───── MATERIAL PROVIDED
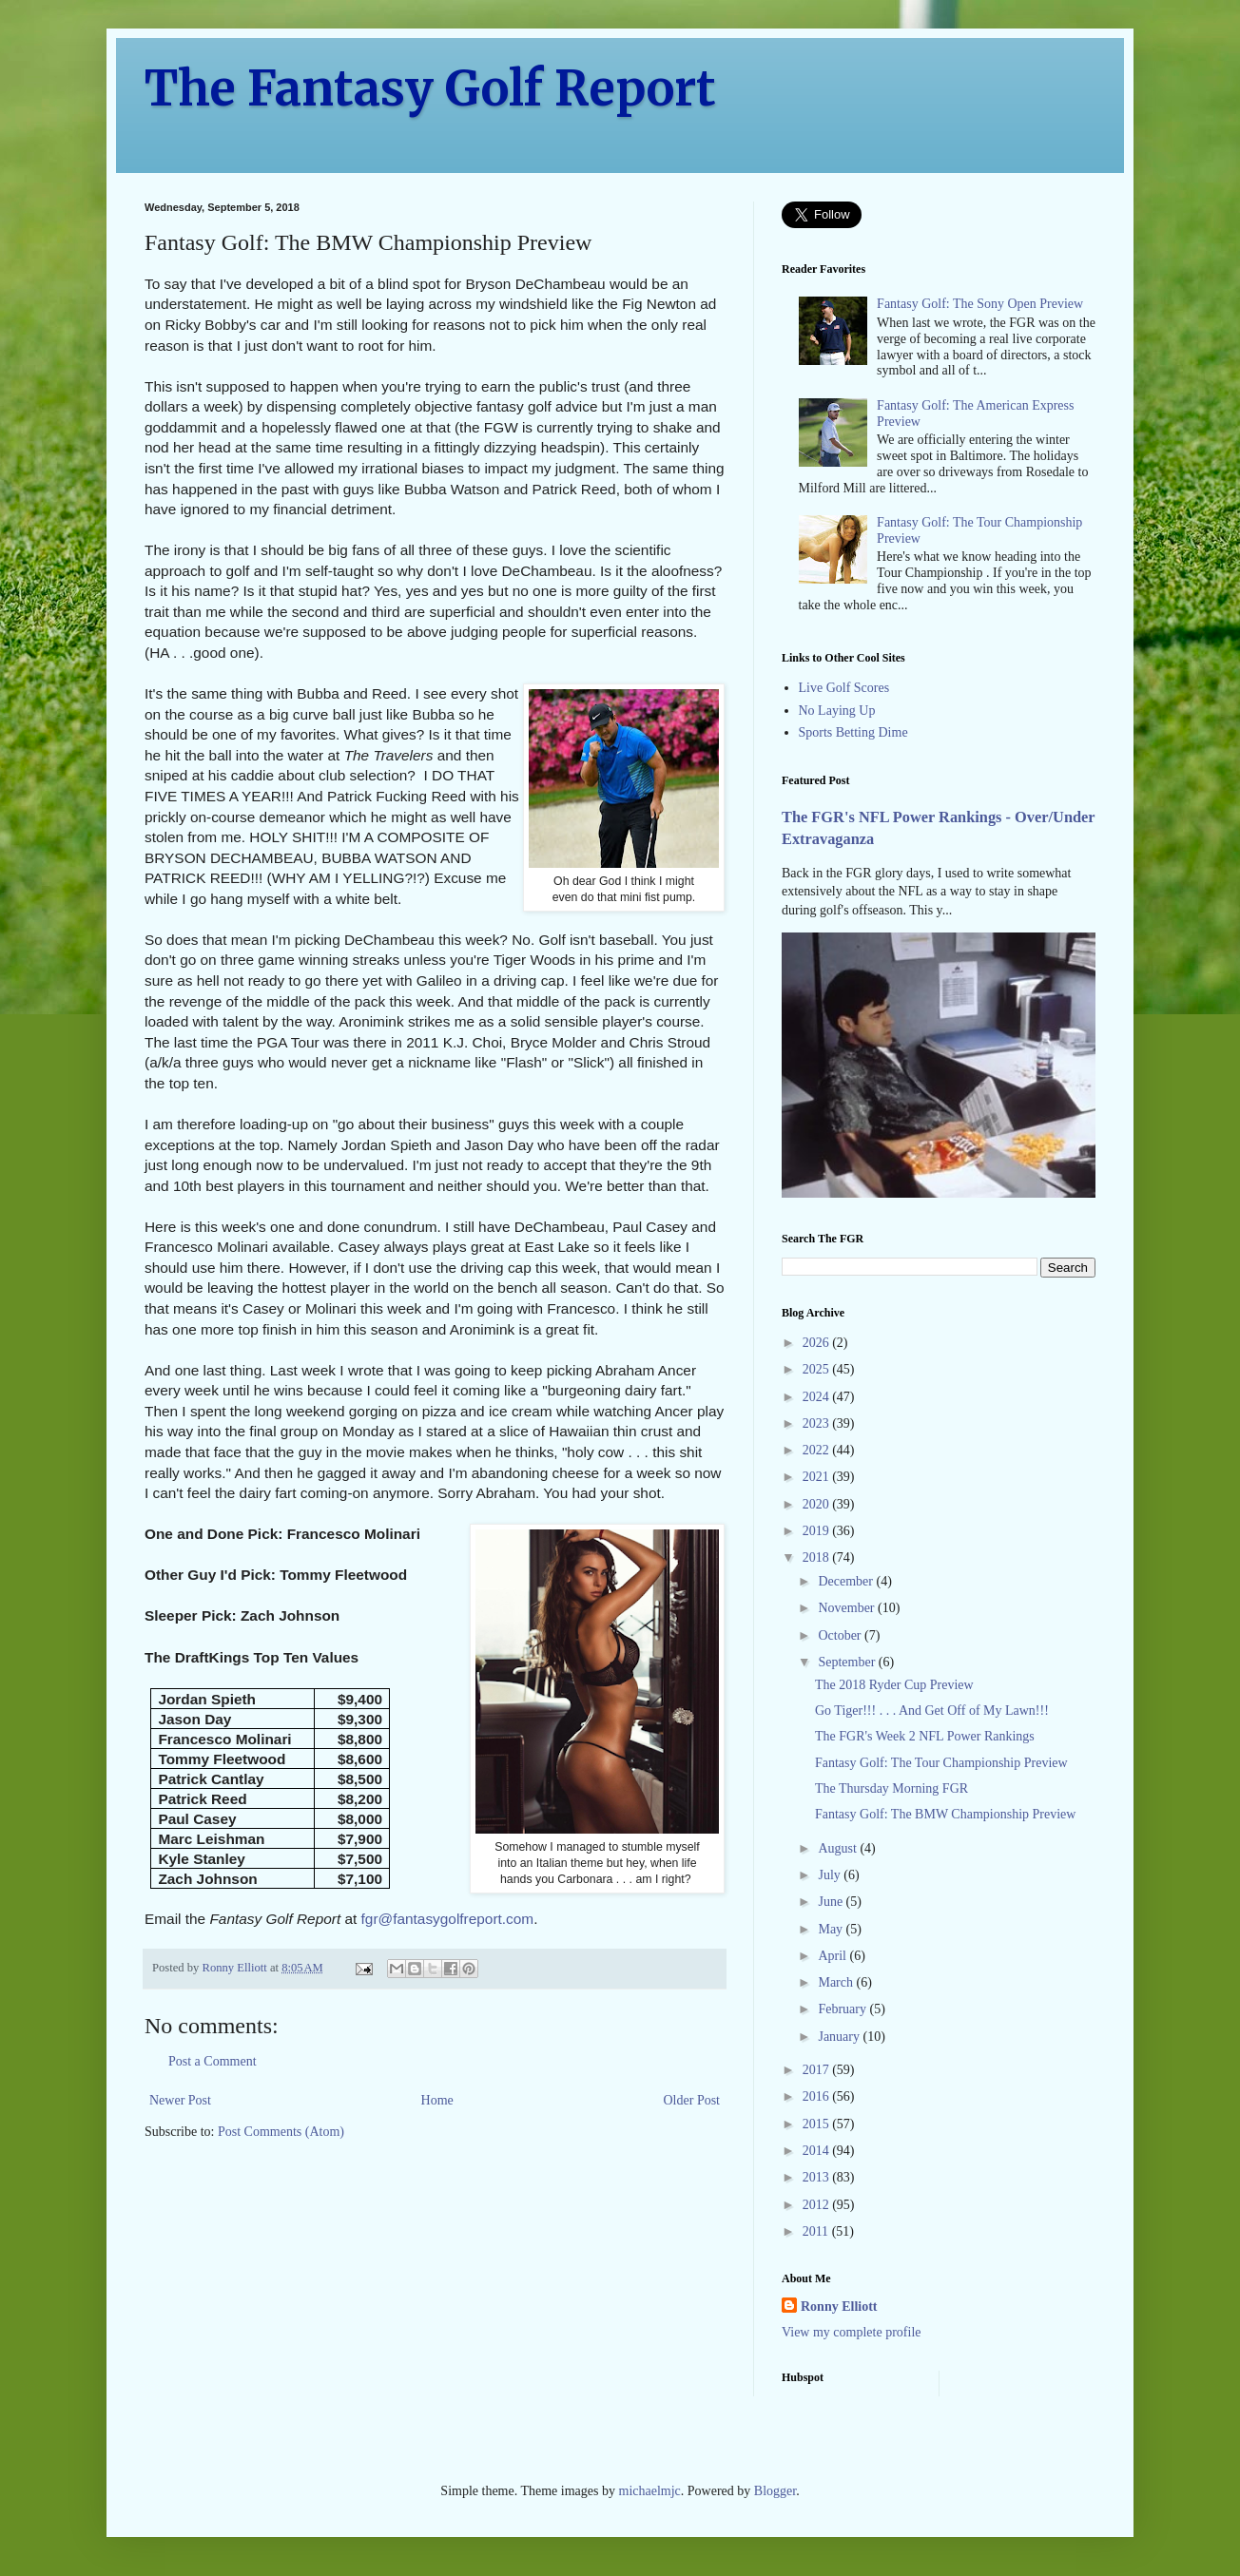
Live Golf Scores (844, 688)
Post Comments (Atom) (281, 2131)
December (847, 1581)
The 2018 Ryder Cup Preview (894, 1685)
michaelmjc (650, 2491)
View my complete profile (851, 2332)
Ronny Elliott (839, 2306)
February (843, 2009)
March (837, 1982)
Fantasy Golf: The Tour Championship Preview (941, 1763)
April (833, 1956)
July (830, 1875)
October (841, 1635)
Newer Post (180, 2100)
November (848, 1608)
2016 (818, 2096)
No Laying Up (837, 710)
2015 (818, 2124)
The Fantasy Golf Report (430, 89)
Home (437, 2100)
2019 (818, 1531)
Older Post (692, 2100)
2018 (818, 1557)
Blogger (775, 2491)
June (831, 1901)
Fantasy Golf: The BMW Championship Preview (945, 1814)
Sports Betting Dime (853, 732)
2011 (817, 2231)
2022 (818, 1450)
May (831, 1929)
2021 (818, 1477)
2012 (818, 2205)
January (840, 2036)
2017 (818, 2070)
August (839, 1848)
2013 (818, 2177)
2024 (818, 1397)
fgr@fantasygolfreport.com (447, 1919)
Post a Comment (212, 2061)
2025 (818, 1369)
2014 (818, 2150)
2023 (818, 1423)
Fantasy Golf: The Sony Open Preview (980, 304)
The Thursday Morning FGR (891, 1788)
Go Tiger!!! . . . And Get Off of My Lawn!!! (932, 1710)
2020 (818, 1504)
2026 (818, 1343)
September (848, 1662)
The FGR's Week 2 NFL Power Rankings (925, 1736)
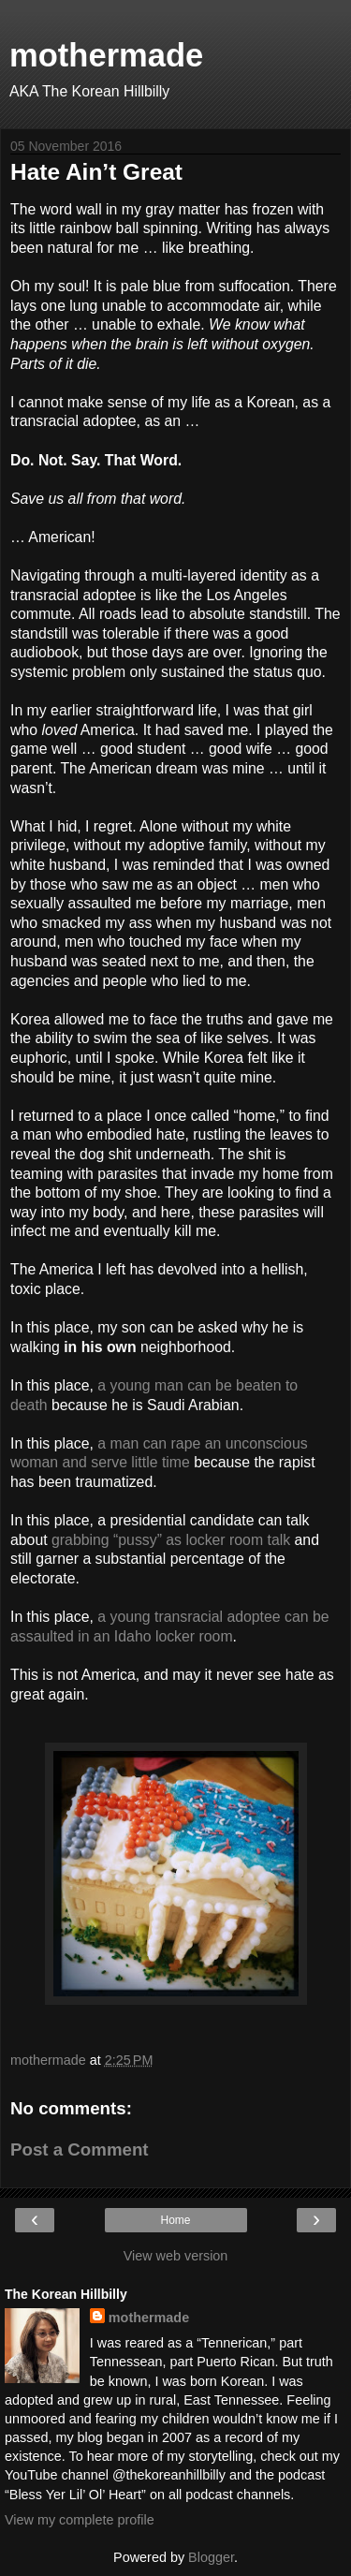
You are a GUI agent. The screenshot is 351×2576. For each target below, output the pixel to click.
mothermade (106, 55)
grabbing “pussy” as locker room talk (170, 1540)
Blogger (211, 2557)
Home (175, 2220)
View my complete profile (79, 2519)
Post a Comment (79, 2149)
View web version (176, 2255)
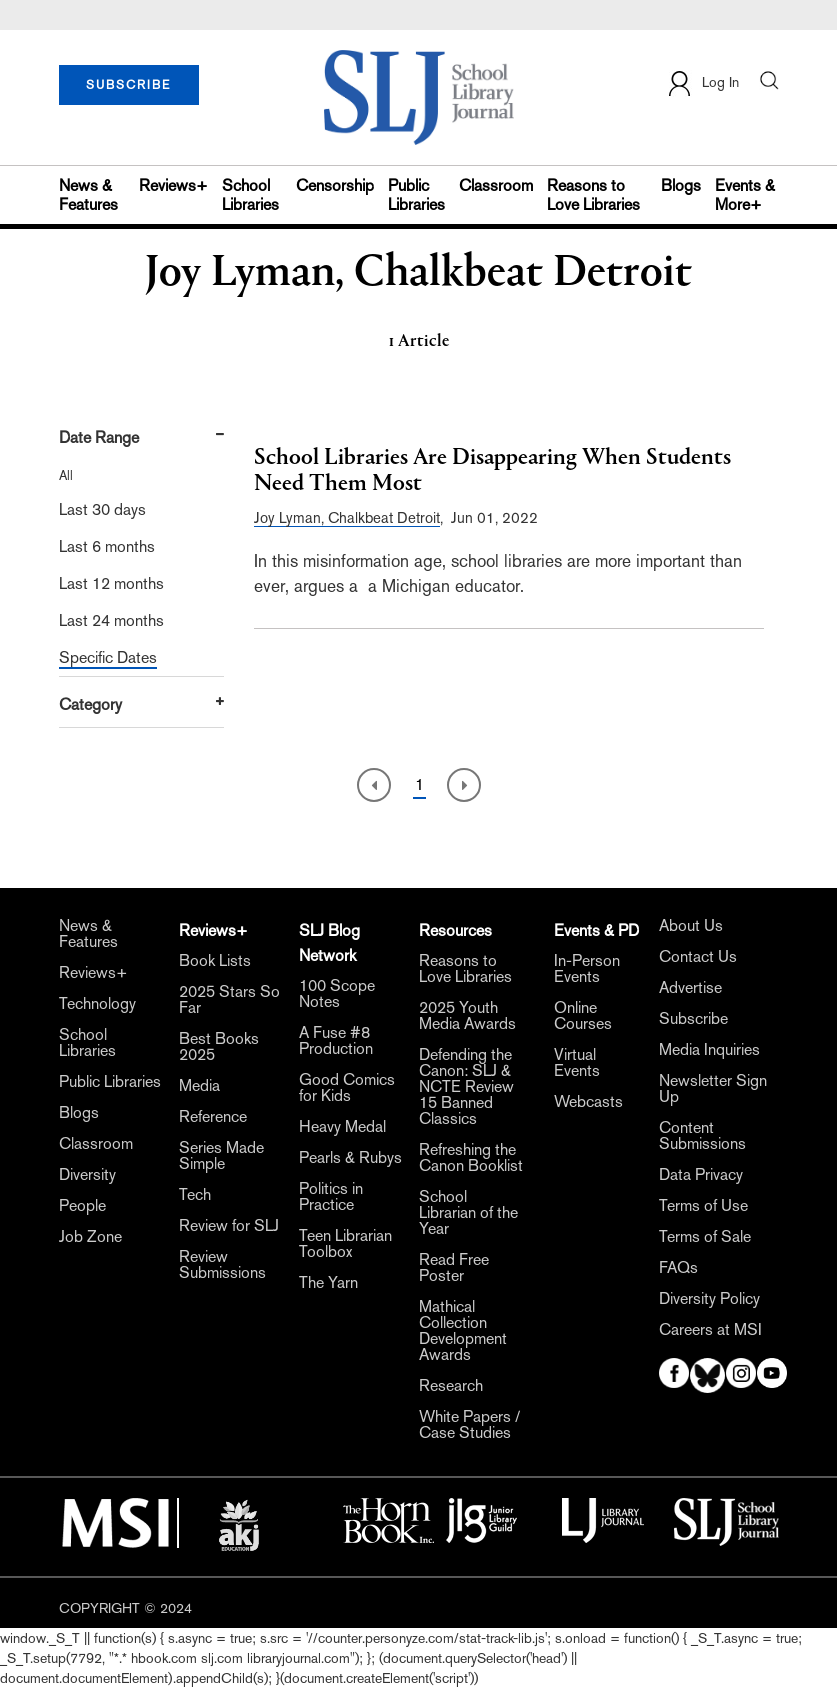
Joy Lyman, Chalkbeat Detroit (347, 517)
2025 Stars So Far (229, 1000)
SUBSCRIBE (128, 85)
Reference (213, 1117)
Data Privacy (701, 1175)
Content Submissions (702, 1136)
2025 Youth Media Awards (467, 1016)
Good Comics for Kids (347, 1088)
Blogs (681, 185)
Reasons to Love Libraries (593, 195)
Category (90, 704)
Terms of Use (703, 1206)
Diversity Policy (709, 1299)
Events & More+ (745, 195)
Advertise (690, 988)
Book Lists (215, 961)
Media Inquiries (709, 1050)
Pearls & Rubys (350, 1158)
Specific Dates (108, 657)
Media (199, 1086)
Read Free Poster (454, 1268)
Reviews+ (173, 185)
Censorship (335, 185)
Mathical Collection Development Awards (463, 1331)
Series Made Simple (221, 1156)
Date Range (99, 437)
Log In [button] (702, 83)
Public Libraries (416, 195)
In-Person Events (587, 969)
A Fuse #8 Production (336, 1041)
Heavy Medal (342, 1127)
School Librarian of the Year (468, 1213)
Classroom (496, 185)
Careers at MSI (710, 1330)
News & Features (88, 195)
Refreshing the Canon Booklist (471, 1158)
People (82, 1206)
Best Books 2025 (219, 1047)
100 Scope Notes (337, 994)
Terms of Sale (705, 1237)
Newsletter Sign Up (713, 1089)
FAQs (678, 1268)
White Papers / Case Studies (469, 1425)
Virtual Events (577, 1063)
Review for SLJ (229, 1226)
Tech (195, 1195)
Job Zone (90, 1237)
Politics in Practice (331, 1197)
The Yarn (328, 1283)
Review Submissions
──────────
WHAT TO PRODUCE: From the opening line of the entries, copy each line exactly until the line with "2025 Stars So Far (229, 1000)", which is copied as well; leave out pictures.

WRITTEN ANSWER:
Live Golf Scores (844, 688)
Post Comments (Atom) (281, 2131)
December (847, 1581)
The 2018 Ryder Cup Preview (894, 1685)
michaelmjc (650, 2491)
View my complete profile (851, 2332)
Ronny Elliott (839, 2306)
February (843, 2009)
March (837, 1982)
Fantasy Golf: The Tour Championship Preview (941, 1763)
April (833, 1956)
July (830, 1875)
October (841, 1635)
Newer Post (180, 2100)
November (848, 1608)
2016 (818, 2096)
No Laying Up (837, 710)
2015 (818, 2124)
The Fantasy Golf Report (430, 89)
Home (437, 2100)
2019 (818, 1531)
Older Post (692, 2100)
2018 (818, 1557)
Blogger (775, 2491)
June (831, 1901)
Fantasy Golf: The BMW Championship Preview (945, 1814)
Sports Betting Dime (853, 732)
2011 (817, 2231)
2022 (818, 1450)
May (831, 1929)
2021 (818, 1477)
2012 (818, 2205)
January (840, 2036)
2017 (818, 2070)
August (839, 1848)
2013 (818, 2177)
2024 (818, 1397)
fgr@fantasygolfreport.com (447, 1919)
Post a Comment (212, 2061)
2025 (818, 1369)
2014 (818, 2150)
2023 (818, 1423)
Fantasy Golf: The Sony Open Preview (980, 304)
The Thursday Morning FGR (891, 1788)
Go Tiger!!! . . . And Get Off of My Lawn!!! (932, 1710)
2020 (818, 1504)
2026 (818, 1343)
September (848, 1662)
The FGR's Week 2 NFL Power Rankings (925, 1736)
You are a GUI agent. The screenshot is 351×2576. For each target below, output the pixel to click.
mothermade (106, 55)
grabbing “pussy” as locker room talk (170, 1540)
Blogger (211, 2557)
Home (175, 2220)
View my complete profile (79, 2519)
Post a Comment (79, 2149)
View web version (176, 2255)
Joy Lyman, Chalkbeat Detroit (347, 517)
2025 Stars So Far (229, 1000)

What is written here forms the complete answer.